While in Biloxi, I had the opportunity to visit Beauvoir, the home of Jefferson Davis. What made it a unique experience were the dozens of canvas tents and cooking fires. Men, women, and children all looked looked as if they stepped out of the 1860s. All in period clothing, and using tools of the time.
I was there on the weekend of the annual muster, surrounded by living history. Others like myself had the opportunity to see, hear, feel and taste what life was like when Jefferson Davis was President of the Confederate States of America.
The mercantile shops were set up with their all wares on display. If my time and money would have allowed, I could have picked up a complete Civil War period outfit, sat down around the fire, and blended right in. Providing, of course, that I remember that while visiting a reenactment in the Deep South, that it’s best not to bring up my forefather that marched with General Sherman as they burned Atlanta and continued to the sea, destroying everything in their path.
Books can tell the stories, and movies and TV let you see what it was once like. But walking through this camp, seeing and touching history – with the smell of smoke in the air – is something that can not be duplicated. Such as seeing and hearing the roar of a cannon in real life. The flash, the smell the smoke, the feeling from the percussion from the blast: it can’t be described. It must be felt.

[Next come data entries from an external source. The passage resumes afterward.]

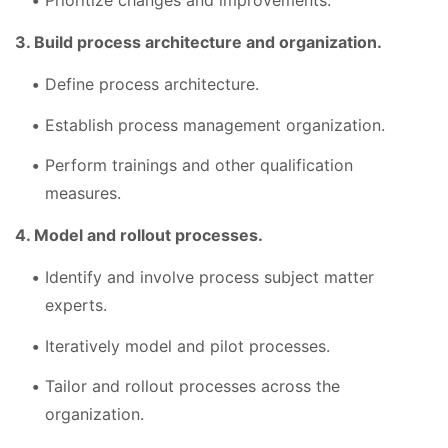
Prioritize changes and improvements.
3. Build process architecture and organization.
Define process architecture.
Establish process management organization.
Perform trainings and other qualification
measures.
4. Model and rollout processes.
Identify and involve process subject matter
experts.
Iteratively model and pilot processes.
Tailor and rollout processes across the
organization.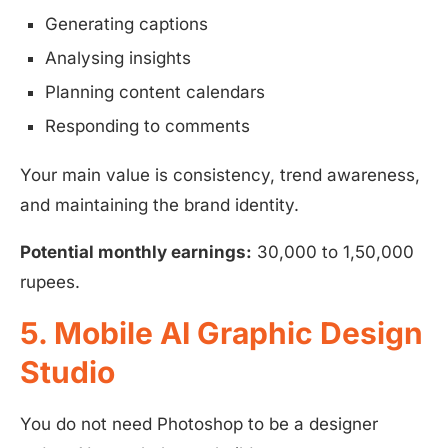
Generating captions
Analysing insights
Planning content calendars
Responding to comments
Your main value is consistency, trend awareness,
and maintaining the brand identity.
Potential monthly earnings:
30,000 to 1,50,000
rupees.
5. Mobile AI Graphic Design
Studio
You do not need Photoshop to be a designer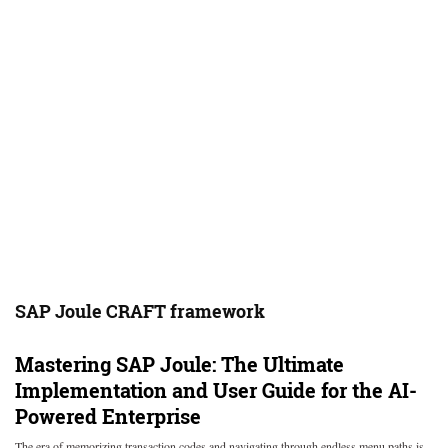
SAP Joule CRAFT framework
Mastering SAP Joule: The Ultimate
Implementation and User Guide for the AI-
Powered Enterprise
The era of memorizing transaction codes and navigating through endless menu paths is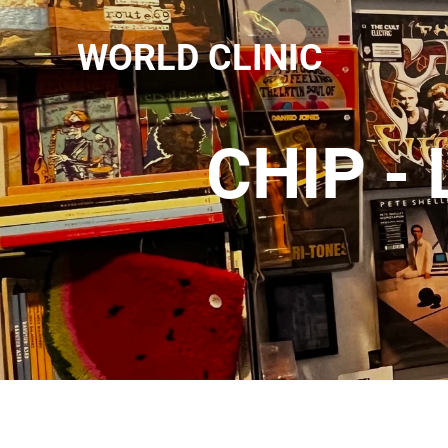
WORLD CLINIC
CHIP -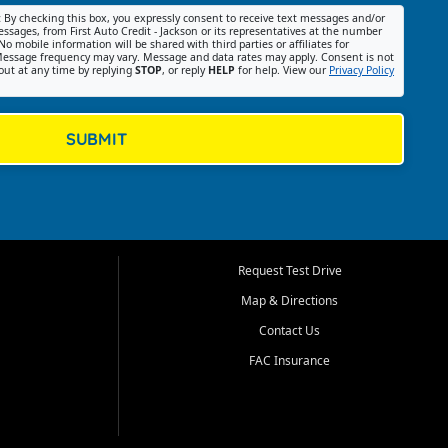
:
By checking this box, you expressly consent to receive text messages and/or
ssages, from First Auto Credit - Jackson or its representatives at the number
No mobile information will be shared with third parties or affiliates for
essage frequency may vary. Message and data rates may apply. Consent is not
out at any time by replying
STOP
, or reply
HELP
for help. View our
Privacy Policy
SUBMIT
Request Test Drive
Map & Directions
Contact Us
FAC Insurance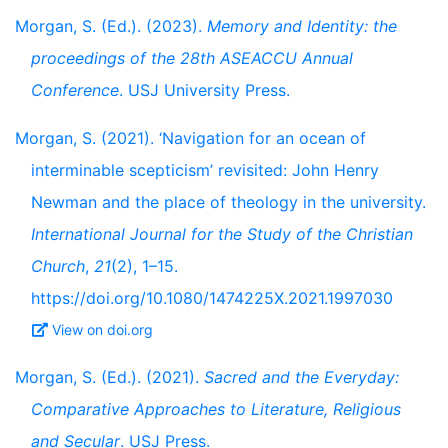
Morgan, S. (Ed.). (2023).
Memory and Identity: the
proceedings of the 28th ASEACCU Annual
Conference
. USJ University Press.
Morgan, S. (2021). ‘Navigation for an ocean of
interminable scepticism’ revisited: John Henry
Newman and the place of theology in the university.
International Journal for the Study of the Christian
Church
,
21
(2), 1–15.
https://doi.org/10.1080/1474225X.2021.1997030
View on doi.org
Morgan, S. (Ed.). (2021).
Sacred and the Everyday:
Comparative Approaches to Literature, Religious
and Secular
. USJ Press.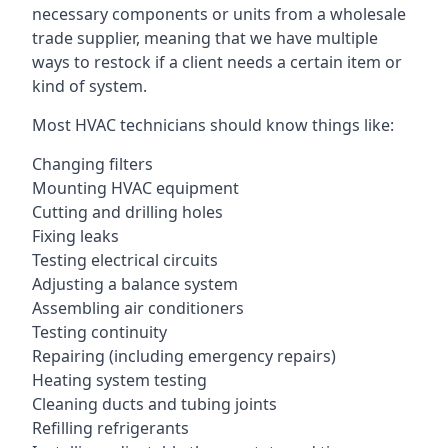
necessary components or units from a wholesale
trade supplier, meaning that we have multiple
ways to restock if a client needs a certain item or
kind of system.
Most HVAC technicians should know things like:
Changing filters
Mounting HVAC equipment
Cutting and drilling holes
Fixing leaks
Testing electrical circuits
Adjusting a balance system
Assembling air conditioners
Testing continuity
Repairing (including emergency repairs)
Heating system testing
Cleaning ducts and tubing joints
Refilling refrigerants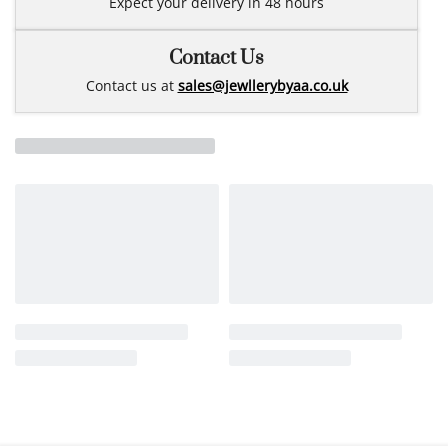
Expect your delivery in 48 hours
Contact Us
Contact us at
sales@jewllerybyaa.co.uk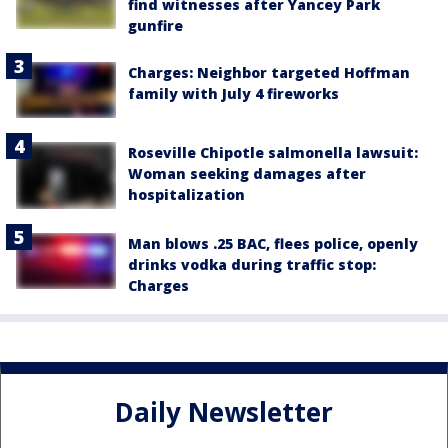
find witnesses after Yancey Park
gunfire
Charges: Neighbor targeted Hoffman
family with July 4 fireworks
Roseville Chipotle salmonella lawsuit:
Woman seeking damages after
hospitalization
Man blows .25 BAC, flees police, openly
drinks vodka during traffic stop:
Charges
Daily Newsletter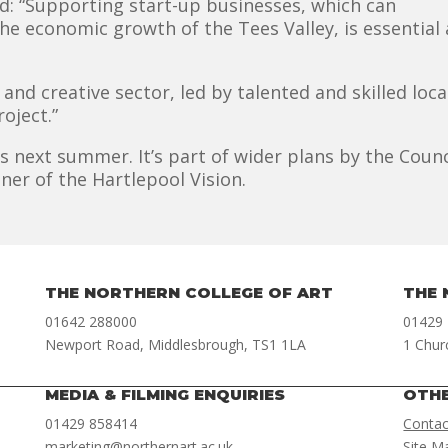
d: “Supporting start-up businesses, which can
e economic growth of the Tees Valley, is essential a
 and creative sector, led by talented and skilled loc
oject.”
s next summer. It’s part of wider plans by the Counc
ner of the Hartlepool Vision.
THE NORTHERN COLLEGE OF ART
THE 
01642 288000
01429
Newport Road, Middlesbrough, TS1 1LA
1 Chur
MEDIA & FILMING ENQUIRIES
OTH
01429 858414
Contac
marketing@northernart.ac.uk
Site M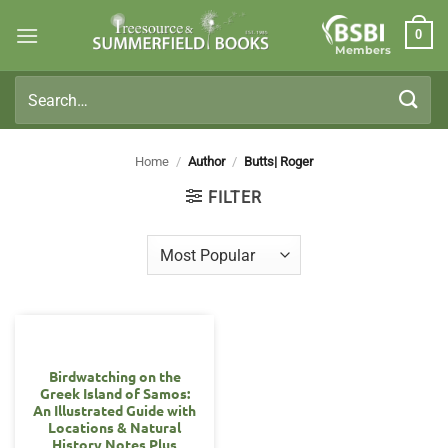
Skip
0
to
Members
content
Search
for:
Home
/
Author
/
Butts| Roger
FILTER
Birdwatching on the
Greek Island of Samos:
An Illustrated Guide with
Locations & Natural
History Notes Plus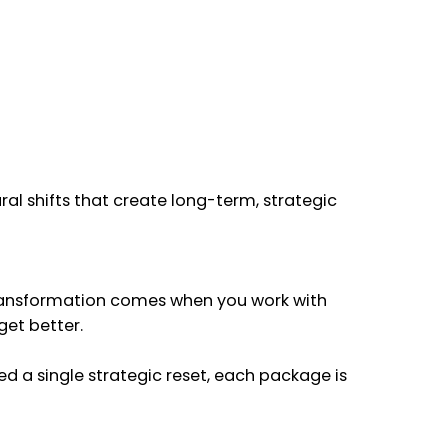
al shifts that create long-term, strategic
 transformation comes when you work with
get better.
ed a single strategic reset, each package is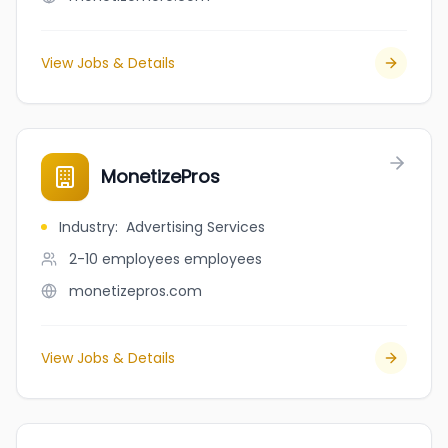
View Jobs & Details
MonetizePros
Industry
:
Advertising Services
2-10 employees
employees
monetizepros.com
View Jobs & Details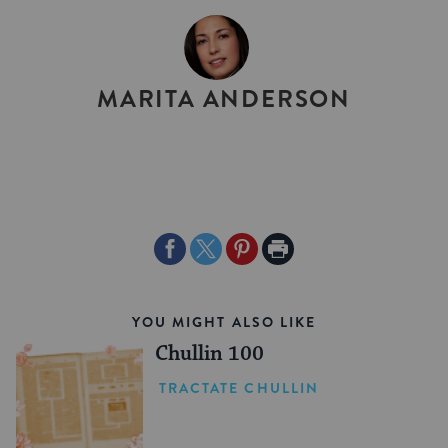
BY
MARITA ANDERSON
Share
Share
Share
Print
on
on
on
Page
Facebook
Twitter
Pinterest
YOU MIGHT ALSO LIKE
Chullin 100
TRACTATE CHULLIN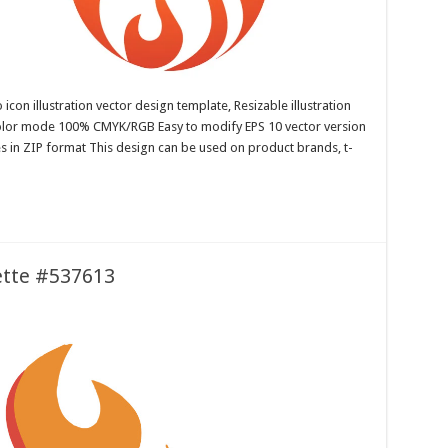
con illustration vector design template, Resizable illustration
color mode 100% CMYK/RGB Easy to modify EPS 10 vector version
es in ZIP format This design can be used on product brands, t-
uette #537613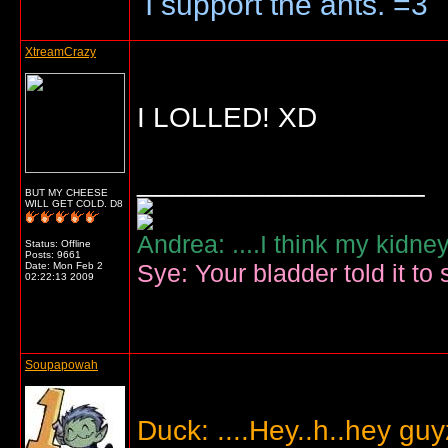
I support the ants. =3
XtreamCrazy
I LOLLED! XD
__________________
BUT MY CHEESE
WILL GET COLD. D8
Andrea: ....I think my kidne
Status: Offline
Posts: 9661
Sye: Your bladder told it to 
Date:
Mon Feb 2
02:22:13 2009
Soupapowah
Duck: ....Hey..h..hey gu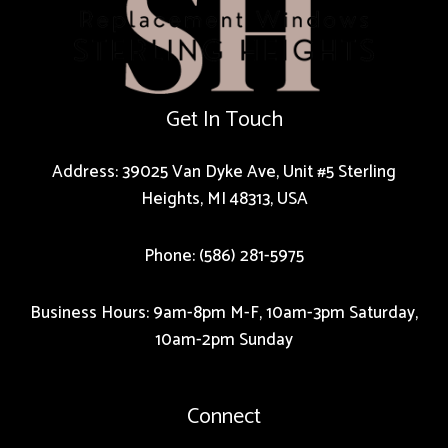
Get In Touch
Address: 39025 Van Dyke Ave, Unit #5 Sterling
Heights, MI 48313, USA
Phone: (586) 281-5975
Business Hours: 9am-8pm M-F, 10am-3pm Saturday,
10am-2pm Sunday
Connect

If you have never visited a reenactment, I strongly suggest you do, and take a young person or two with you. There is no better place to see and feel what life was like in the 1860s.
Beauvoir is located at 2244 Beach Blvd. Biloxi, Mississippi and is open daily, 9-5. House tours are provided with your admission fee, or you can roam the grounds on your own. In addition to the historic home, Beauvoir is also home to the Jefferson Davis Presidential Library.
After Davis died, his widow sold the home to the Sons of Confederate Veterans to be used as a veterans’ home and a home for their widows.
It was then to be used as a memorial, which it has been since 1903. Nearly 780 Confederate veterans and their family members are buried in a cemetery on the property.